Dustin Brown

Posted on Apr 5, 2021

Getting to know Redis Enterprise TimeSeries Module

#redis #timeseries #azure #database

In this post we will cover all the details and considerations taken to make for a successful deployment of a product or service leveraging the Redis Enterprise TimeSeries Module.

We will walk through:

Identifying a problem area that TimeSeries can fix
Laying out the path to success by
- Setting Up the proper instance in Azure
- Understanding the TimeSeries Module features
- Key/Data Topology
- Planning for creating data sets that are downsampled for quick aggregation

Where TimeSeries Module Fits In

Leveraging the TimeSeries Module you are likely engaged in some level of analytics. Analytics is the power food for intelligent decision-making. Finding a place where the TimeSeries Module can streamline operations in your enterprise will depend on existing infrastructure, pipelines, and legacy processes. Never fear, working this technology into existing stacks is well-supported across various programming languages (Java, Go, Python, JavaScript/TypeScript, Rust, and Ruby).

For this scenario we will look at replacing some long-standing processes that create fixed cost and ongoing development costs. We will also leverage Node with
RedisTimeSeries-JS. We will also be propping up our Redis TimeSeries instance in Azure

Success with Redis Enterprise TimeSeries Module

Getting started in Azure

Since the first post in this series Redis Labs has fully launched Redis Enterprise in Azure!

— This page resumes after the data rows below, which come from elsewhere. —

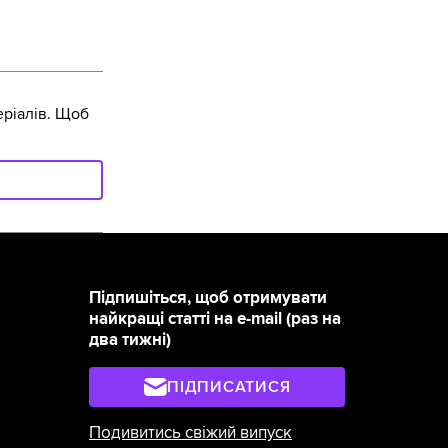
ріалів. Щоб
Підпишіться, щоб отримувати
найкращі статті на e-mail (раз на
два тижні)
ПІДПИСАТИСЯ
Подивитись свіжий випуск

In the Azure portal, search for Azure Cache for Redis.
Click + Add.
Complete the initial screen with your needed details, select the Enterprise plan that fits your immediate needs.
Select appropriate public/private endpoint.
On the advanced screen we will select the modules that we need to use in this instance of Redis Enterprise.
Review and create the instance!
Once the instance has created, configure your RedisInsight so that you can see the new cluster.

Understanding the TimeSeries Module Features

The Redis Enterprise platform brings with it the standard expectation of a tried-and-true tool in any modern stack but with scale in mind. It is important to cover the features that can be leveraged and combined within the TimeSeries Module so early planning can take these into consideration.

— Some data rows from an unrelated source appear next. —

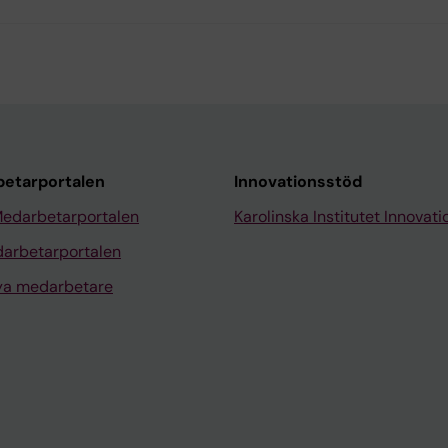
etarportalen
Innovationsstöd
Medarbetarportalen
Karolinska Institutet Innovati
arbetarportalen
nya medarbetare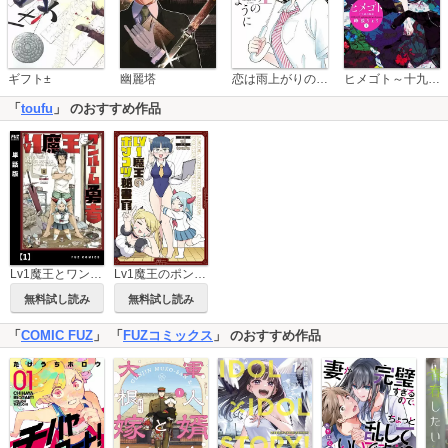
恋は雨上がりのように
ギフト±
幽麗塔
ヒメゴト～十九歳の制服～
「
toufu
」 のおすすめ作品
Lv1魔王とワンルーム勇者【単話版】
Lv1魔王のポンコツ秘書官
無料試し読み
無料試し読み
「
COMIC FUZ
」 「
FUZコミックス
」 のおすすめ作品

There are a few key concepts that we need to expand on so that you can get most of the implementation. Let’s cover the concepts that need to be understood before ingesting data. (We will talk consumption in depth in the next post.)

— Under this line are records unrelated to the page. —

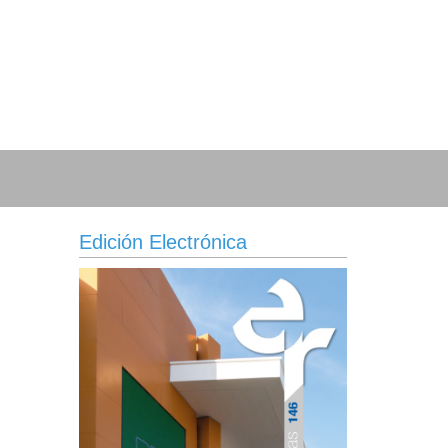
Edición Electrónica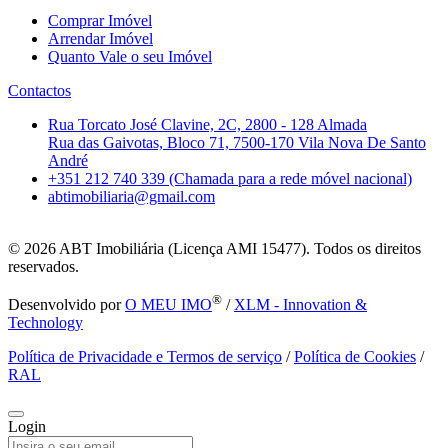
Comprar Imóvel
Arrendar Imóvel
Quanto Vale o seu Imóvel
Contactos
Rua Torcato José Clavine, 2C, 2800 - 128 Almada
Rua das Gaivotas, Bloco 71, 7500-170 Vila Nova De Santo
André
+351 212 740 339 (Chamada para a rede móvel nacional)
abtimobiliaria@gmail.com
© 2026
ABT Imobiliária (Licença AMI 15477). Todos os direitos
reservados.
®
Desenvolvido por
O MEU IMO
/
XLM - Innovation &
Technology
Política de Privacidade e Termos de serviço
/
Política de Cookies
/
RAL
Login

Keys, this is not a new concept and are the way to sink data into the instance. There are some attributes of keys that you can fine-tune data policies.
- retention, give your data a TTL
- labels, give context and additional attributes to your data
- duplicate policy, determine what happens when you have data bumping into each other
- compression policy
Aggregation, there are many out of the box.
- AVG
- SUM
- MIN
- MAX
- RANGE
- FIRST
- LAST
- STD.P
- STD.S
- VAR.P
- VAR.S
Rules, make the data you are storing reactive to data ingest.
- are applied to a specific key.
- are predefined aggregation procedures
  - a destination key for the reactive data must be present
  - a predefined aggregation option must be provided
  - the time interval for the sampled data must be provided
Labels, the metadata option to give your data more context.
- Label/Value collection that represents broader context of the underlying data
- valuable at the digest/consumption layer to provide aggregation across keys by other similar characteristics
Ingest

Key/Data Topology

If migrating from another system or starting from the ground up there will be some data points that need to be mapped to appropriate key structures. Data points can be ingested as singular readings but are usually accompanied by additional data that gives a full picture of what just occurred. Data ingest could come in at extremely high sampling rates (health devices, IoT sensors, weather apparatus) for the same system providing the data point, and we need to plan on how to handle this at scale so that we can surface downsampled data concisely without impacting performance.

Let's take a look at a sample log reading for a weather sensor.

{
  time: 1617293819263,
  temp: 55.425,
  wind: 13,
  windDirection: 13,
  windChill: 51,
  precipitation: 0,
  dewPoint: 20,
  humidity: .24,
  visibility: 10,
  barometer: 30.52,
  lat: 33.67,
  lon: 101.82,
  elevation: 3281,
  city: 2232,
  deviceId: 47732234
}

This sample log has many constant attributes, and some interesting data points that can vary with every reading. If the scientific equipment produces a sample each second, then over a period of 24 hours we will receive 86,400 readings. If we had 100 devices in a particular region providing realtime weather data, we could easily ingest close to 9M logs. To perform some level of analytics (either visually or with additional ETL/ML pipelines) we need to downsample the footprint.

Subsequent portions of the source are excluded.